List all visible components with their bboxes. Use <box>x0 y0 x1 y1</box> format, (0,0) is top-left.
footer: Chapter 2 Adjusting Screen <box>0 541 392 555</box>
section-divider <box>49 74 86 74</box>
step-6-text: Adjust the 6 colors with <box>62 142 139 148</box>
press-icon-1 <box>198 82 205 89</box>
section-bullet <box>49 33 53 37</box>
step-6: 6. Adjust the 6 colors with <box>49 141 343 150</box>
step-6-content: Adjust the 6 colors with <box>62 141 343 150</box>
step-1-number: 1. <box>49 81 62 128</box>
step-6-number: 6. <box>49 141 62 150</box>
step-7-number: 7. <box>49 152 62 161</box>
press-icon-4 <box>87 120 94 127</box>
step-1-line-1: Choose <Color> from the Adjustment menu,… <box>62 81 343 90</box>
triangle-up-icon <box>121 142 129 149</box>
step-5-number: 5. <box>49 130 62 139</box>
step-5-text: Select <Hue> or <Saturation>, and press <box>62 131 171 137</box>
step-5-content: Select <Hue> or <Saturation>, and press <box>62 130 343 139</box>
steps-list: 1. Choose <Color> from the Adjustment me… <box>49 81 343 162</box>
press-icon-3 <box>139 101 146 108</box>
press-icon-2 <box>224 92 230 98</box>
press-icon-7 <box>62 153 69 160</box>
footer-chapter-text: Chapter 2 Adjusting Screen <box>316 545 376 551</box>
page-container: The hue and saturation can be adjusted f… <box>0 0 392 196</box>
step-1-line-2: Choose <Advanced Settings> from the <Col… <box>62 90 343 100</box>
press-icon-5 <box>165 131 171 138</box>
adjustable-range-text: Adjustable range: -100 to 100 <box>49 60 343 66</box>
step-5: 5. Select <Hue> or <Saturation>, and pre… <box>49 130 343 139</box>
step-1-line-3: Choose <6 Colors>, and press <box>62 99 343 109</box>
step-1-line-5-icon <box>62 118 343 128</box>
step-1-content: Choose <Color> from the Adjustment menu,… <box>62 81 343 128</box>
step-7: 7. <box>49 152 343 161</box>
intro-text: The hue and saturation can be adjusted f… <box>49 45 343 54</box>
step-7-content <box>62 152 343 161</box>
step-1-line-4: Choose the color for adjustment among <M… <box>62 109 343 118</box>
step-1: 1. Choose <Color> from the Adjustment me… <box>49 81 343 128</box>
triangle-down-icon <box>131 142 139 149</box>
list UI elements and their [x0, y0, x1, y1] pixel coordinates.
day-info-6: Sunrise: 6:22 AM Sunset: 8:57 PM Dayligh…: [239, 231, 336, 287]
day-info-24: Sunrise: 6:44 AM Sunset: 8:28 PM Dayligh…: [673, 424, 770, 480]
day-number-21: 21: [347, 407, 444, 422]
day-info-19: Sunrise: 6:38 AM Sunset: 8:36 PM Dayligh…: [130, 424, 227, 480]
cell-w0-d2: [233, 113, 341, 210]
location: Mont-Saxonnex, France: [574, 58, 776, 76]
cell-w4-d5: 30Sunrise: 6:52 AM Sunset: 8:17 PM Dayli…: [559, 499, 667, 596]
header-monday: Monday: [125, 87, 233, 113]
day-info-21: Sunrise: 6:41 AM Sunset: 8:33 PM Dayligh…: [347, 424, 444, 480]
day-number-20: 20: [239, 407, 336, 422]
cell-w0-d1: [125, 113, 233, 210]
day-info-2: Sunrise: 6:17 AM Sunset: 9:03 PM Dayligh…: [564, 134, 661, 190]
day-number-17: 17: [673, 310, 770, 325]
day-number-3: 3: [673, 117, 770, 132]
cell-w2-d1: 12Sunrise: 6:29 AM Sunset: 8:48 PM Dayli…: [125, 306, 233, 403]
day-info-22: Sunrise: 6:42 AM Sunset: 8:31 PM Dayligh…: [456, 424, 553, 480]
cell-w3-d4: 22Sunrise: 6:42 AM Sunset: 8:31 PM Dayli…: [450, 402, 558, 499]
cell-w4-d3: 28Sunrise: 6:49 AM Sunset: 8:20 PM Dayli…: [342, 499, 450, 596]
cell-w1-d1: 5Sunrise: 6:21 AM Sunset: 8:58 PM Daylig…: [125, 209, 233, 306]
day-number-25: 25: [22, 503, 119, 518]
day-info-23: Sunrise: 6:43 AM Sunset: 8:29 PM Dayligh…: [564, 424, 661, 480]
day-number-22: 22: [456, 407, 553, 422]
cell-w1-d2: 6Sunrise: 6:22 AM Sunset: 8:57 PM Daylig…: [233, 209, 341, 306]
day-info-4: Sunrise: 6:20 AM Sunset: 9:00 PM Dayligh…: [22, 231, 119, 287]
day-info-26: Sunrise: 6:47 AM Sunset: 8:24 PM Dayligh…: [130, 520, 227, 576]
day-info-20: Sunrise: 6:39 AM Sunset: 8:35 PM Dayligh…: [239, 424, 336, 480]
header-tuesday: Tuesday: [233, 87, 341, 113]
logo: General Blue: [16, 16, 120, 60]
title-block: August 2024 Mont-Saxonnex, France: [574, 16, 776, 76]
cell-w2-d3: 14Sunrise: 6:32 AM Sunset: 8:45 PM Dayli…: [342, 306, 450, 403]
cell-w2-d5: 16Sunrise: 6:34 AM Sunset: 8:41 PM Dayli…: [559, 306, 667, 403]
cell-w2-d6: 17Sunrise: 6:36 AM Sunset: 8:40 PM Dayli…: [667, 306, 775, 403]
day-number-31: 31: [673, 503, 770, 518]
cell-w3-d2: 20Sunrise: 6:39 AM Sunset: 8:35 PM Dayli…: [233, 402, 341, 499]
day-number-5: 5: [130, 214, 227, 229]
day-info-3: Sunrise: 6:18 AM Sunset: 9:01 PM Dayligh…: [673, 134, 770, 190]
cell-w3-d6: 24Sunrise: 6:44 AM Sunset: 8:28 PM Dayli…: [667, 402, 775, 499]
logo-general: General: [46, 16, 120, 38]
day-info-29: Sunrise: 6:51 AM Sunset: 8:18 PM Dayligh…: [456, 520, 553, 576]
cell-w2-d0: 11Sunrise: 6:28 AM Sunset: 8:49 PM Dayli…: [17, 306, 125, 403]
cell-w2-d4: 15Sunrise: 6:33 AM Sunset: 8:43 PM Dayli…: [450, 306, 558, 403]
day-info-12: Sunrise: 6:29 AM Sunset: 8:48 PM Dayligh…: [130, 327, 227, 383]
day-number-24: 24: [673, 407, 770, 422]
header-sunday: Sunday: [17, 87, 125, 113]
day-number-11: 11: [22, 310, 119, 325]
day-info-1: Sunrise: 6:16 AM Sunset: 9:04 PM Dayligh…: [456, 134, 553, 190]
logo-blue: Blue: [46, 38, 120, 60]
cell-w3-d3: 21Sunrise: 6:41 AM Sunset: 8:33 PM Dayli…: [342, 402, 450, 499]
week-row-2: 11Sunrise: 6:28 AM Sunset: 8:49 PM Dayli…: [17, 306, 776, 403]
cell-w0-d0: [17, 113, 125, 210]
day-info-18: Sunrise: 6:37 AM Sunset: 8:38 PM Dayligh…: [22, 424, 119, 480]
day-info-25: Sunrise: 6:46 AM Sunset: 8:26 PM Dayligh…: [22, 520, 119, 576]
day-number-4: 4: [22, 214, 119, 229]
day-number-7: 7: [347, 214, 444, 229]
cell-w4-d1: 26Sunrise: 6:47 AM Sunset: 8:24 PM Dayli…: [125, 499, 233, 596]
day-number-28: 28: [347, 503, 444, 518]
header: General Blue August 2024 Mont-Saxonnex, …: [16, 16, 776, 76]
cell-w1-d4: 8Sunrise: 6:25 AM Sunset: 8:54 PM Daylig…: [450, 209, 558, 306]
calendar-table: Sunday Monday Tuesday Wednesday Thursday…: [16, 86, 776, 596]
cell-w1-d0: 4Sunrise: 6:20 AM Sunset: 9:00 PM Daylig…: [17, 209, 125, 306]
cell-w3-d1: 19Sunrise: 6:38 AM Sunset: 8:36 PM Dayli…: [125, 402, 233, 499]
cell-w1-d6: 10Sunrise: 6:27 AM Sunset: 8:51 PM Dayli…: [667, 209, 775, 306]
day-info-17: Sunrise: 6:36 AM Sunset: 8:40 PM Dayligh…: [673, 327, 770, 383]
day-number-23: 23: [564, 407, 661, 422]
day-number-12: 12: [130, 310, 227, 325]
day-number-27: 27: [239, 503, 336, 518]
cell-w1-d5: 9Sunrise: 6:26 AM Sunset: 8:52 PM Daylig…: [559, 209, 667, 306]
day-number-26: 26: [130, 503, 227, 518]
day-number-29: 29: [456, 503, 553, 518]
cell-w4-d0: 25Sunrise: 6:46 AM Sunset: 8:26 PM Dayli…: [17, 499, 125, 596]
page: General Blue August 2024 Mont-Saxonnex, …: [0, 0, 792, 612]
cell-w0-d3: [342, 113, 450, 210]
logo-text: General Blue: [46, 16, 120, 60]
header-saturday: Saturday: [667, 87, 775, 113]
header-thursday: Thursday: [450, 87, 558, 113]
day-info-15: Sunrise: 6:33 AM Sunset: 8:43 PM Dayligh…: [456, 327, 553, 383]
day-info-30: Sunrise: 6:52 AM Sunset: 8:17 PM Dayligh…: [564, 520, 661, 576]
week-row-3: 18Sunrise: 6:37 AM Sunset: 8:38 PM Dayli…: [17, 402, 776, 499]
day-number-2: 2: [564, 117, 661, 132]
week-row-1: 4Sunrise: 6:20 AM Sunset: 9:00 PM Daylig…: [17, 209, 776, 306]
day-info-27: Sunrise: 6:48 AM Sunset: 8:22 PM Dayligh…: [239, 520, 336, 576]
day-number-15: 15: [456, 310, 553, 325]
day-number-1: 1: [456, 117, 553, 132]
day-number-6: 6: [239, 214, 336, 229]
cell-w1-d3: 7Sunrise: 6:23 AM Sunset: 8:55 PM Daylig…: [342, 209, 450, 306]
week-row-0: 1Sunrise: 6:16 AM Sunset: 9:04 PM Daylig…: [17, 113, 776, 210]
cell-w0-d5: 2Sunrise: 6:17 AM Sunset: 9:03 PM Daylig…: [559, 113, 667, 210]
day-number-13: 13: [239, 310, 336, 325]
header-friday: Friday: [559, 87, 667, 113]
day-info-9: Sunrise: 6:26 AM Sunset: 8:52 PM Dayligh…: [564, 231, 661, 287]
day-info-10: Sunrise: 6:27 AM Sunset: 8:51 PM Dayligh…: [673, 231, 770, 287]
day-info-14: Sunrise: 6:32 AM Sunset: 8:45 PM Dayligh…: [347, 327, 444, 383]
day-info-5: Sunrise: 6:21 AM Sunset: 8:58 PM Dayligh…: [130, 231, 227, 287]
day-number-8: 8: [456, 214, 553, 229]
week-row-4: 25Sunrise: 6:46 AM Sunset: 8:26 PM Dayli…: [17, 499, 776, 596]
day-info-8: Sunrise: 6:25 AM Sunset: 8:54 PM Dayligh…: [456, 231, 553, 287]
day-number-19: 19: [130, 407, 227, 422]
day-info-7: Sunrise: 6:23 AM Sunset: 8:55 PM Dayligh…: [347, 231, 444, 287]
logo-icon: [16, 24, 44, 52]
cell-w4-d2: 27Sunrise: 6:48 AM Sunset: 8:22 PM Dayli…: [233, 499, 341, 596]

=======

*WHAT THE TASK REQUIRES:*
Which lines of the data contain the word "Sunday"? Copy each one.

*TASK ANSWER:*
header-sunday: Sunday: [17, 87, 125, 113]
calendar-table: Sunday Monday Tuesday Wednesday Thursday…: [16, 86, 776, 596]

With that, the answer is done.